Show HN: Online platform which helps you to get in touch with like-minded people - axelguy
http://www.collabfield.com
======
axelguy
Hello, I have just launched a website, where people can find other people with
similar or same interests. Let's say you are interested in programming or
music making, but you don't know anyone, who is interested in that field too.
This website allows you to look for people, who are in the same situation as
you are, they are interested in a particular field, but among their friend
circles there are no one who has interests in that field. You can check on the
website if someone is looking for another programmer, or whatever field you
are interested in, to share their tips, learning resources, feedback etc. If
there are no current posts with specific interests as yours, you can create a
post yourself, so other people could find you. Once you have found a post
which you like, you can leave a message to that person. In this platform you
can have private conversations or if you find more than one person, who is
interested in something, you can even create a group conversations.

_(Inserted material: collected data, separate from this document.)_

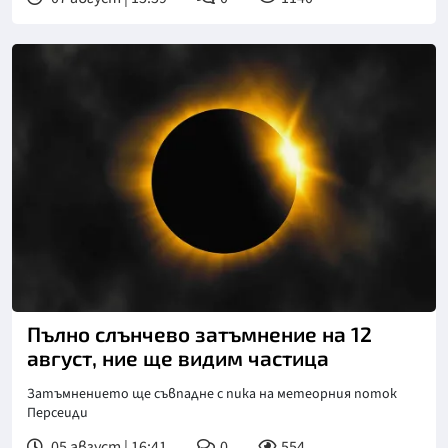
Снимка: goggle
Пълно слънчево затъмнение на 12
август, ние ще видим частица
Затъмнението ще съвпадне с пика на метеорния поток
Персеиди
05 август | 16:41
0
554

Absolutely any feedback is appreciated

Thanks!

------
axelguy
I have noticed people leave the website without checking it out, because of
the landing page.

You can login with this account:

email:test@test.com

password: 123456

Just please don't post anything with it ; D

EDIT: as I see the landing page is a huge flaw, no one wants to register, so
everyone leaves after they see it. Will fix it in near future, so everyone
could see the site's content without dealing with the landing page.

UPDATE: updated the website. Now there is a version for non-signed in users.
You can see its content without dealing with the landing page.